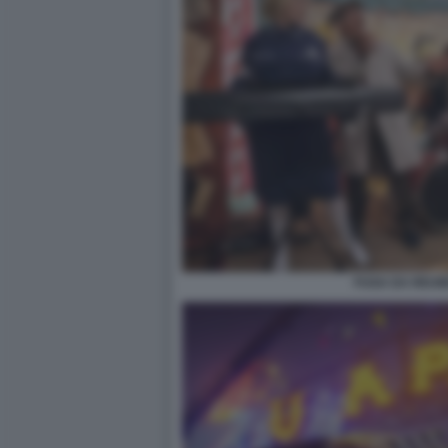
FUGA DA REUM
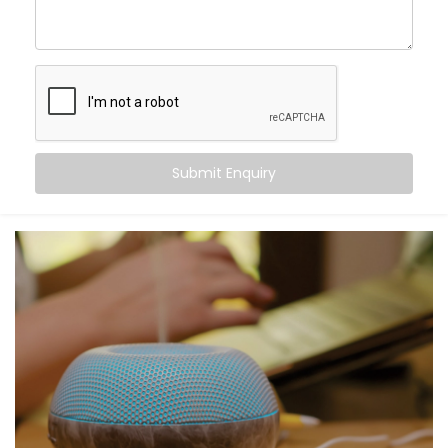
command. From turning off the lights to locking your
doors at night, Alexa becomes the invisible helping
hand that never tires.
Here’s what you gain:
Centralised voice control for all compatible
devices
Submit Enquiry
Simple commands for complex tasks
Routines for mornings, evenings, and everything in
between
A home that listens, learns, and responds to your
rhythm
Smart living — not just through tech, but through
connection.
What You Get with Kroire’s
Smart Devices with Alexa in
Ghaziabad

────────────────

Each line above that contains the word "with" should be copied.

## Output for this exercise
What You Get with Kroire’s
Smart Devices with Alexa in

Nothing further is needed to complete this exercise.